Make sure D2D is enabled in the Bios, from memory you would have had to create the recovery image when you fist received the laptop on some models. 
If it is already enabled in the Bios then I would think you have a model that needed to be setup upon receipt.


----------



## jenae (Jun 17, 2008)

Hi, go to start search and type diskmgmt.msc press enter this should tell us what partitions you have.


----------



## chessmonster (Aug 15, 2010)

hey thnks for reading and giving out replies
appreciate it

for wrench97: yep it is enabled, i'm not really sure on what do you that mean it needs to be setup upon receipt. is that the hidden partition you are saying?
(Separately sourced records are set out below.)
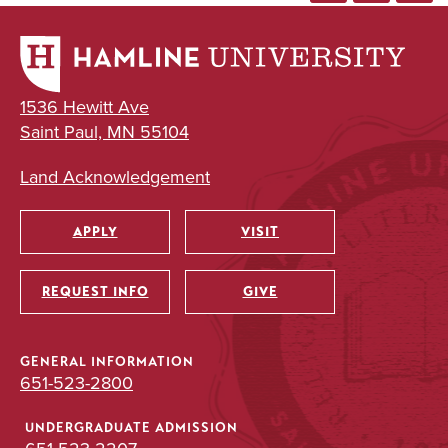
1536 Hewitt Ave
Saint Paul, MN 55104
Land Acknowledgement
APPLY
VISIT
Utility
REQUEST INFO
GIVE
GENERAL INFORMATION
651-523-2800
UNDERGRADUATE ADMISSION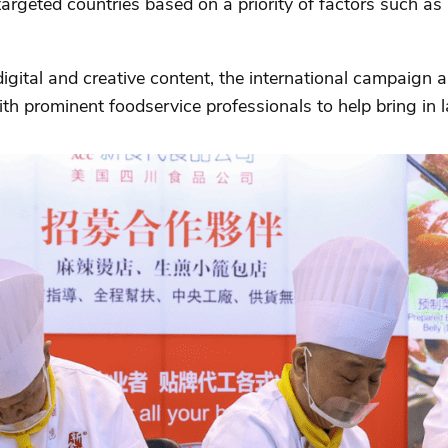
rgeted countries based on a priority of factors such as li
 digital and creative content, the international campaign
h prominent foodservice professionals to help bring in l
for jenae: http://a.imageshack.us/img192/2294/zzzzzzzzzzg.jpg

i think i don't have the hidden partition anymore, do i?


----------



## Wrench97 (May 10, 2008)

When you received the laptop on some models you had to run the Acer recovery program to create the recovery image on either the hard drive(at which point the recovery partition would have been created) or on a CD/DVD.

There is no recovery partition on you drive from looking at DiskMgmt image.

You should be able to buy the recovery dvd from Acer for less then $25.


----------



## chessmonster (Aug 15, 2010)

ok thanks!

that is all what i need to know
:1angel:

thanks again for the responses!


----------